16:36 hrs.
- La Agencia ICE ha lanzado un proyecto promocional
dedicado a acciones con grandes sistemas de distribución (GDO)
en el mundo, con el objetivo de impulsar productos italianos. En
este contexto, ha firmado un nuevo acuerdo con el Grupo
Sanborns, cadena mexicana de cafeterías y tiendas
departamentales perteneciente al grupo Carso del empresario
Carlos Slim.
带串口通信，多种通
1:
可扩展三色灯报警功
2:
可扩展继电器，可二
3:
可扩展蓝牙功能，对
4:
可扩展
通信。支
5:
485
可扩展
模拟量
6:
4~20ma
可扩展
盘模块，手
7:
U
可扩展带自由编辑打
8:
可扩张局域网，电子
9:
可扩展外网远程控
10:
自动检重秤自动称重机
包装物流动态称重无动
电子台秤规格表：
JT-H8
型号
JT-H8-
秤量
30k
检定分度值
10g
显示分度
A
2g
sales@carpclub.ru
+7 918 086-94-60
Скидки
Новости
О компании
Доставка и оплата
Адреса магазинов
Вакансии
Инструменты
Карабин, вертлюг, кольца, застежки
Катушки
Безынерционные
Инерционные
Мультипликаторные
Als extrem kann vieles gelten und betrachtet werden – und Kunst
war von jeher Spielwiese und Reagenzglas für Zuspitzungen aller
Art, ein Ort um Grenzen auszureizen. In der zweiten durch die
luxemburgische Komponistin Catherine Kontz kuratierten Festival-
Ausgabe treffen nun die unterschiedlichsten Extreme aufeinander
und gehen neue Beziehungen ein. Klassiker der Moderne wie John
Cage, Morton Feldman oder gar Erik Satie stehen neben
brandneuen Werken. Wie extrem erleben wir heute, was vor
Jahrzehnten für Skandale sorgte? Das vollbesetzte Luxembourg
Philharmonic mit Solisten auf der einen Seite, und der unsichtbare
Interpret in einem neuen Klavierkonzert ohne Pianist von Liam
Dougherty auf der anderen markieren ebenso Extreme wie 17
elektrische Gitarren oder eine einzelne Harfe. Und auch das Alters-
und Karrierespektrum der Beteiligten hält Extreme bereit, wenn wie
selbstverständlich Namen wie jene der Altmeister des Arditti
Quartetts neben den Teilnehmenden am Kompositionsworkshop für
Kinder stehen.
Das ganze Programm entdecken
□ □ □
[YOUR ASSIGNMENT]:
The listing above should be repeated in its entirety, unchanged.

[ANSWER BELOW]:
16:36 hrs.
- La Agencia ICE ha lanzado un proyecto promocional
dedicado a acciones con grandes sistemas de distribución (GDO)
en el mundo, con el objetivo de impulsar productos italianos. En
este contexto, ha firmado un nuevo acuerdo con el Grupo
Sanborns, cadena mexicana de cafeterías y tiendas
departamentales perteneciente al grupo Carso del empresario
Carlos Slim.
带串口通信，多种通
1:
可扩展三色灯报警功
2:
可扩展继电器，可二
3:
可扩展蓝牙功能，对
4:
可扩展
通信。支
5:
485
可扩展
模拟量
6:
4~20ma
可扩展
盘模块，手
7:
U
可扩展带自由编辑打
8:
可扩张局域网，电子
9:
可扩展外网远程控
10:
自动检重秤自动称重机
包装物流动态称重无动
电子台秤规格表：
JT-H8
型号
JT-H8-
秤量
30k
检定分度值
10g
显示分度
A
2g
sales@carpclub.ru
+7 918 086-94-60
Скидки
Новости
О компании
Доставка и оплата
Адреса магазинов
Вакансии
Инструменты
Карабин, вертлюг, кольца, застежки
Катушки
Безынерционные
Инерционные
Мультипликаторные
Als extrem kann vieles gelten und betrachtet werden – und Kunst
war von jeher Spielwiese und Reagenzglas für Zuspitzungen aller
Art, ein Ort um Grenzen auszureizen. In der zweiten durch die
luxemburgische Komponistin Catherine Kontz kuratierten Festival-
Ausgabe treffen nun die unterschiedlichsten Extreme aufeinander
und gehen neue Beziehungen ein. Klassiker der Moderne wie John
Cage, Morton Feldman oder gar Erik Satie stehen neben
brandneuen Werken. Wie extrem erleben wir heute, was vor
Jahrzehnten für Skandale sorgte? Das vollbesetzte Luxembourg
Philharmonic mit Solisten auf der einen Seite, und der unsichtbare
Interpret in einem neuen Klavierkonzert ohne Pianist von Liam
Dougherty auf der anderen markieren ebenso Extreme wie 17
elektrische Gitarren oder eine einzelne Harfe. Und auch das Alters-
und Karrierespektrum der Beteiligten hält Extreme bereit, wenn wie
selbstverständlich Namen wie jene der Altmeister des Arditti
Quartetts neben den Teilnehmenden am Kompositionsworkshop für
Kinder stehen.
Das ganze Programm entdecken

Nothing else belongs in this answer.